The year that I was four I made the same heinous grimace when anyone tried to take my picture. My mom called it my look, as in: “Stop doing your look!” or, more recently, “Remember when you ruined every family photo with your look?” In the group shots from that year in the mid- 80s my parents, aunts, and grandparents look exasperated and my brothers, even the little one who’s only two, look sweet and nervous. My look was part of a pattern of behaviors that continue to this day and that, taken together, compose what my mother hates about me. But, recently when I asked her why she thought I did it, she said that it made sense to her: “I think you started right around the time people started telling you that you were a pretty little girl and that really bugged you.” Around the time of that conversation, I told her that my friend Jules was writing a book about trans kids’ history. I asked her whether she thought I had strong ideas about my gender when I was little. “I don’t know,” she said, “you were always talking to yourself and pretending to be someone else anyway. I think you mostly just wanted people to leave you alone.”
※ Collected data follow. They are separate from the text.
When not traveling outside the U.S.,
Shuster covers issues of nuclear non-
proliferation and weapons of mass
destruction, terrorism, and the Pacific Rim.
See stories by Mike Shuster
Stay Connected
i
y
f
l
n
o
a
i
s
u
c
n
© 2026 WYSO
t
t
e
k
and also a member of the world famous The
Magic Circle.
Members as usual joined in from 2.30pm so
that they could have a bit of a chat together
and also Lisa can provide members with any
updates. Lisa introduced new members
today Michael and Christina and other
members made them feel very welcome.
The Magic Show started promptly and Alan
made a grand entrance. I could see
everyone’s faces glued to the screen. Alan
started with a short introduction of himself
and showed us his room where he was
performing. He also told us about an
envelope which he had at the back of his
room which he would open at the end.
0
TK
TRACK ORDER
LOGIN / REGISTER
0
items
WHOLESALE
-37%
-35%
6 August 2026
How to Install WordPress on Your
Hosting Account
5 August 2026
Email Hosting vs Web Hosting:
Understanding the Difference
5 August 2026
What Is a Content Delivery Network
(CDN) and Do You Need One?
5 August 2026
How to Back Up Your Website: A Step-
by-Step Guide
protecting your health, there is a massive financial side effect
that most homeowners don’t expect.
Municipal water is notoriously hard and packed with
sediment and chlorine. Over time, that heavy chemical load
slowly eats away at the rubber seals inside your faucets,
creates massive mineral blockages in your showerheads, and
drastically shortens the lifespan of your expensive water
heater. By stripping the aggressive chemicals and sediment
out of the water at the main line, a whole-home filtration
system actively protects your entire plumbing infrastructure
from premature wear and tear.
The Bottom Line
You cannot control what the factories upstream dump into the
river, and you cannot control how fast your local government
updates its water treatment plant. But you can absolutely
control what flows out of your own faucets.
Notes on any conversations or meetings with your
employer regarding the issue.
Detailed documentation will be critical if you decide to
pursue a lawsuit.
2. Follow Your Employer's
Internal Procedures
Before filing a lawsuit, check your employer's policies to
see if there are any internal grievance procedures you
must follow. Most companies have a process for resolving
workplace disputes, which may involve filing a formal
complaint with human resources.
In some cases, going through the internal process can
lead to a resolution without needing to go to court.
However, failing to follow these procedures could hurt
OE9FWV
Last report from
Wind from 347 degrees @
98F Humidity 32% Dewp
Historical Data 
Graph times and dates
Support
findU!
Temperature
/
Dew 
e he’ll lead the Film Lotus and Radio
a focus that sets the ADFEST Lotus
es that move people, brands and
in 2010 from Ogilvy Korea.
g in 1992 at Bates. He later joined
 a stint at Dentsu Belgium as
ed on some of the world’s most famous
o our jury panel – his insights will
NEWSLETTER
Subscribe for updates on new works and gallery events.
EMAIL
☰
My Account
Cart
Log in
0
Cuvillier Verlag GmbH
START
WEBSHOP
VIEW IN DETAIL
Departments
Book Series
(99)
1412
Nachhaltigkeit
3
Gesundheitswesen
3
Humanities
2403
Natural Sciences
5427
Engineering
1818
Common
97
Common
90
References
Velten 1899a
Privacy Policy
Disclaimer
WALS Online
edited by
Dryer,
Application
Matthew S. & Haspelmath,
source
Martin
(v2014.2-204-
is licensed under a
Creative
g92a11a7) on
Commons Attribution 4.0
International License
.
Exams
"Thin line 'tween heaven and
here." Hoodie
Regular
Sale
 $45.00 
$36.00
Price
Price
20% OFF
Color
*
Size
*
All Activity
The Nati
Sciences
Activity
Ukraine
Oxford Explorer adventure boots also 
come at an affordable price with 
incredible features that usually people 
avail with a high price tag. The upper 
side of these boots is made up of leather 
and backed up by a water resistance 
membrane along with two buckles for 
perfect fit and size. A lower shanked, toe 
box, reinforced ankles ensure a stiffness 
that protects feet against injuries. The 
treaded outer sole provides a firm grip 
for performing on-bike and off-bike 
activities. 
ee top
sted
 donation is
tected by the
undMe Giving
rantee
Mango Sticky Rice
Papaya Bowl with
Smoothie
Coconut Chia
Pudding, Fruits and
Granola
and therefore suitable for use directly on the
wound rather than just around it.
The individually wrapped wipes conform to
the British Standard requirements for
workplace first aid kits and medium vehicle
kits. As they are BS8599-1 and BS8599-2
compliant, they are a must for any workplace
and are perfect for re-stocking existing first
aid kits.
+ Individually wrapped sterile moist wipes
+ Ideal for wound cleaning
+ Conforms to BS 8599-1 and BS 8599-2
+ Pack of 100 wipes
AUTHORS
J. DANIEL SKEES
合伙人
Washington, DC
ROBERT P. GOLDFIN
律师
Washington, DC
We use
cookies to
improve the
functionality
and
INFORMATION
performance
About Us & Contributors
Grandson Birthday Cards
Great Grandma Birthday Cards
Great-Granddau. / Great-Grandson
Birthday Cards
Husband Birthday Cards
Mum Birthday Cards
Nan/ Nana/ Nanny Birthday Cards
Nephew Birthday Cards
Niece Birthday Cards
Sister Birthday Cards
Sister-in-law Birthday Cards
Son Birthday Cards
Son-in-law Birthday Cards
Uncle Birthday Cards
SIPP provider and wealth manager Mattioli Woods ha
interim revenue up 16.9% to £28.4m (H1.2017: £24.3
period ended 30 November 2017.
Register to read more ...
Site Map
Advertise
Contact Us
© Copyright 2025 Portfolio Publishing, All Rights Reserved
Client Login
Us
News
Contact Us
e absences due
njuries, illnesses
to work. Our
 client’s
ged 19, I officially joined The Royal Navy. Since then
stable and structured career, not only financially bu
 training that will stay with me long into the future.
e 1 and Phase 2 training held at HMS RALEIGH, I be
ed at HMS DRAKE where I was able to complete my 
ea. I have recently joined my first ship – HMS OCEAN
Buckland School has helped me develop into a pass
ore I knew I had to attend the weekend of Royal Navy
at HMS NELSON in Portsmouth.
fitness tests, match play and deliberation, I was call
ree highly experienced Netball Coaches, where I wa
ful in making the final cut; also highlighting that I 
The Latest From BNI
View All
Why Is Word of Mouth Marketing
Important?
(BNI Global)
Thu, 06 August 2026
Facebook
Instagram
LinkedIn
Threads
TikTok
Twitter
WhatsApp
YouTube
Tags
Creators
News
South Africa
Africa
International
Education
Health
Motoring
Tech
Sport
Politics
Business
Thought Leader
I’ve spent the last year looking to the left from a prone position at the inside of my ovaries and uterus, hazily imaged on screens. My gynecologist has shown me dye whirling through my fallopian tubes and pointed out a shadow on the ultrasound that was the scar left by the egg that my body had ovulated the month before. This began last November when my insurance company denied me coverage for IVF treatments. They said that the six months of carefully timed at-home inseminations I’d been conducting with the help of my friend weren’t adequate to establish a diagnosis of infertility. So, despite my doctor saying that it was not going to work, I embarked on a year of monthly medicalized intrauterine inseminations to prove I qualified for IVF coverage. This process involved multiple visits to the doctor every month for ultrasounds of my ovaries and uterus, taking pills to encourage the development of multiple egg follicles per cycle, and vial after ruby vial of blood to check that my hormone levels were conducive to achieving pregnancy.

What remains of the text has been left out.